» TASK ITEM:
For the entries below, report the number of lines containing "Earned", without any other content.
▼
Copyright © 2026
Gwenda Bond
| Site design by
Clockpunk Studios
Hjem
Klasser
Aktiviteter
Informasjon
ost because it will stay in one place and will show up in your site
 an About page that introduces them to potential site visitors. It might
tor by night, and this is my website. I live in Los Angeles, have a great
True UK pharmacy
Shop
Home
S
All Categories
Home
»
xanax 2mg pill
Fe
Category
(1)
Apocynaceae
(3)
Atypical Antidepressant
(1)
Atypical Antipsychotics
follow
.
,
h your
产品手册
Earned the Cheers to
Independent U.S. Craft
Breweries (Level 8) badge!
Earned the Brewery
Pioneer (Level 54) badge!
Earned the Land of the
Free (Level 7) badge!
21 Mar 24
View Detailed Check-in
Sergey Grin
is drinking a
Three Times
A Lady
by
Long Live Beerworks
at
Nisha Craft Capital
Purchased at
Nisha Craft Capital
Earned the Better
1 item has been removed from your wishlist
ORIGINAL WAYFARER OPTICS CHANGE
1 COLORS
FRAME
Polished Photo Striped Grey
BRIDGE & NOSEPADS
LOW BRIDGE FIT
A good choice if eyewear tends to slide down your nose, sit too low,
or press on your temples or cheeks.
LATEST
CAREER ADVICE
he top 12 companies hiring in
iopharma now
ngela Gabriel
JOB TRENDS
▲
▼
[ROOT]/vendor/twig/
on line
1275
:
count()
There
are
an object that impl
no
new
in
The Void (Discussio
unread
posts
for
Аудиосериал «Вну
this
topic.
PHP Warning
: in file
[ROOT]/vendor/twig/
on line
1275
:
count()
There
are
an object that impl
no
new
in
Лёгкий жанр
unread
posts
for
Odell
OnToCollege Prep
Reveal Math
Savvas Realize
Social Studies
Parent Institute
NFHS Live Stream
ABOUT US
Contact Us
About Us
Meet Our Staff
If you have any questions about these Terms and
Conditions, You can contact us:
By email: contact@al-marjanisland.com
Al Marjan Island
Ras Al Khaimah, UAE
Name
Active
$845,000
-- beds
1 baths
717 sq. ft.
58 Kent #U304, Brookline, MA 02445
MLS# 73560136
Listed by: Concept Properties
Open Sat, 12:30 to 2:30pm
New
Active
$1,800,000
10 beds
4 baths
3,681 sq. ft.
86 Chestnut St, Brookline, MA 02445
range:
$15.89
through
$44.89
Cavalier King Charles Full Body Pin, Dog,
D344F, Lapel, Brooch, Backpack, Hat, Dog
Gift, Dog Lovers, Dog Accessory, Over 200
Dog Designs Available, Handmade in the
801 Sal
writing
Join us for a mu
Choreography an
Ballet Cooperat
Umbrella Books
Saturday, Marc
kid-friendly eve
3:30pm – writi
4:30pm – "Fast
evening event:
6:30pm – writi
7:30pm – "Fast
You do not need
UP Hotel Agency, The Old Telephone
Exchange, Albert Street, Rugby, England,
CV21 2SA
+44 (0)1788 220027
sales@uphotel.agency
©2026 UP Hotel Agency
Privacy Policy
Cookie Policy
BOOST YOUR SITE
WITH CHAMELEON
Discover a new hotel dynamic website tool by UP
▲
» SOLUTION FOR THIS PROBLEM:
4